This year, 12.12.12. is that film.

The movie follows the exploits of three producers  – James Dolan, John Sykes and the ever-compelling Harvey Weinstein – in the aftermath of the devastation which Hurricane Sandy wreaked on America’s east coast last year. Through candid interviews – though, notably, never as talking heads – the documentary observes as a top force of Hollywood’s elite assembles one of the most impressive concert fundraisers of all time – in less than four weeks, to boot.

12.12.12. is not a documentary in the traditional sense. It has no official “director”, though a conversation with Weinstein after the film suggests that producer Meghan O’Hara may unofficially fill that role. In reality, it’s more of a showcase for the charitable spirit and good will that these filmmakers bestowed upon the devastated regions in the wake of a tragedy. It wouldn’t be surprising in the least if a fair number of people found the entire affair to be a bit self-congratulatory, a little self-serving, and more than a little pompous.

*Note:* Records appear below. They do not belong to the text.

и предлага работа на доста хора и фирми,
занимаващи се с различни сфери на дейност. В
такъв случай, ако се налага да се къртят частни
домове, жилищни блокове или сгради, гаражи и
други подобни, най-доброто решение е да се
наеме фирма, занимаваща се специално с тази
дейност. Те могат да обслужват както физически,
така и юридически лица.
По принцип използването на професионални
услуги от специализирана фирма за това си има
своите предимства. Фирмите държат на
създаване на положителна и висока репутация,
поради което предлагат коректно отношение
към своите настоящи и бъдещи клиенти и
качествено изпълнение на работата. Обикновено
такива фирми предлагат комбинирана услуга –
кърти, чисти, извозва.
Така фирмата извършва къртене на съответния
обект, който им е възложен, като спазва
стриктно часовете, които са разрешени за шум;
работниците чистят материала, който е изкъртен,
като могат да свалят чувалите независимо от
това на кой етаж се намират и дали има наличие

But it’s not. The filmmakers do everything in their power to properly contextualize the narrative, and it offers a great glimpse into what it was like around that time. Not only do we get pristine concert footage of some of the greatest living musical legends on the big screen, we get to see them behind-the-scenes at their most intimate, we get to see every detail (and hiccup) involved in making such a large-scale production work, and we get to see actors and celebrities from all walks of entertainment life come out to support the cause.

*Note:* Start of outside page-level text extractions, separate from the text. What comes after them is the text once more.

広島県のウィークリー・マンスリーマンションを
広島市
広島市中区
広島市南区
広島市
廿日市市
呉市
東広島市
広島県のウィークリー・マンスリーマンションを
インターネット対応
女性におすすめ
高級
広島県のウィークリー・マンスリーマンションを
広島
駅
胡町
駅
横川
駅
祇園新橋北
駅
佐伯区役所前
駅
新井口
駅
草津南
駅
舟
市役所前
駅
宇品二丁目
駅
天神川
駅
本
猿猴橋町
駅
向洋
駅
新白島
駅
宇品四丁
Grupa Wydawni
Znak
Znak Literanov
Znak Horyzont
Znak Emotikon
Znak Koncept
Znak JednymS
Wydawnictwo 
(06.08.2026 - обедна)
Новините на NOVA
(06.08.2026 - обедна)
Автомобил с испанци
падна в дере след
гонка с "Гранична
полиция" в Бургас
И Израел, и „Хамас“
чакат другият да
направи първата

But much, much more importantly, we get a sense of the people. The film is filled with nearly as many shots of crowd members as band members, and we spend almost as much time amongst the heroes of the tragedy as we do with the performers. The filmmakers do a great job of splicing in footage, statistics and interviews with people who were directly affected by the storm: cell phone footage of a devastated boardwalk, news footage of cars floating down streets, casual conversations with nurses, firefighters, police officers and even local community leaders who helped control the chaos when things were looking their bleakest.

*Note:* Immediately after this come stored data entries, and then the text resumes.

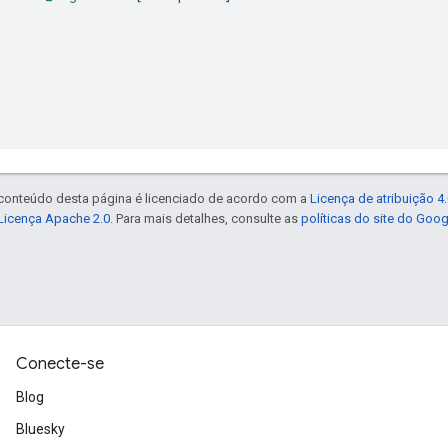
 conteúdo desta página é licenciado de acordo com a
Licença de atribuição 
Licença Apache 2.0
. Para mais detalhes, consulte as
políticas do site do Goo
Conecte-se
Blog
Bluesky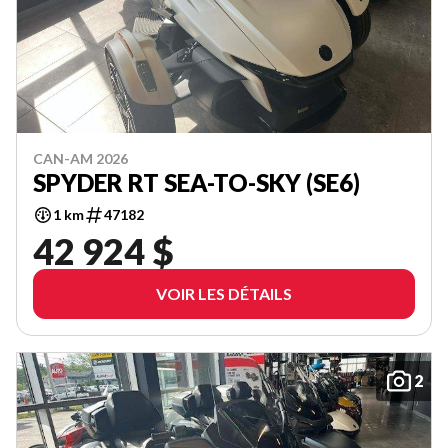
CAN-AM 2026
SPYDER RT SEA-TO-SKY (SE6)
1 km
47182
42 924 $
VOIR LES DÉTAILS
2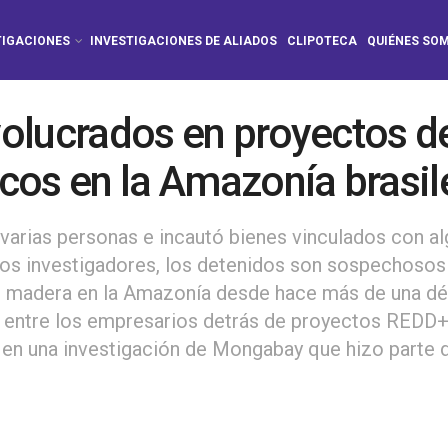
TIGACIONES
INVESTIGACIONES DE ALIADOS
CLIPOTECA
QUIÉNES SO
nvolucrados en proyectos d
cos en la Amazonía brasil
a varias personas e incautó bienes vinculados con a
los investigadores, los detenidos son sospechosos
e madera en la Amazonía desde hace más de una dé
os entre los empresarios detrás de proyectos REDD+
o en una investigación de Mongabay que hizo parte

And it is this human element that makes the film such a success. The filmmakers know that a series of powerful, emotional and legendary performances was not enough for a film like this. East-coasters deserve better, and they get it. One of the most striking sequences in the film involves a handful of locals at a Brooklyn bait and tackle shop / bar, where they watch the concert on television. At one particular moment, a sanitation worker cheers loudly at the TV when Steve Buscemi congratulates his branch of civil workers. Cheers all around, some pats on the back, and his beaming face up at the TV. Nothing more is required.

The film boasts some terrific performances from some of the most popular musicians of all time: The Rolling Stones, Sir Paul McCartney, The Who, Billy Joel, Roger Waters, Eddie Vedder, Bon Jovi, Alicia Keys, Kanye West… The list goes on. But as the film opens on a shot of Bruce Springsteen’s face as he croons melancholically about being raised in the swamps of Jersey, you recognize that this is not just a big party for celebrities; it’s about the people, and about the places. And that makes it a very special concert film, indeed.

12.12.12. is alternately beautiful and awesome. The cinematography is wonderful, the concert and its behind-the-scenes access are unparalleled and its cause is indisputable. Maybe it is all a little bit self-absorbed, but if it is, it’s deservedly so: these producers did a great thing with this fundraiser, and though they could have chosen to make the film entirely about their own importance, they turn the cameras onto the people who really matter. And as an East-coaster myself, I truly appreciate that.

I hope that everybody in New Jersey, New York, Connecticut and all of the places afflicted by the storm get a chance to see this film. It’s all for them.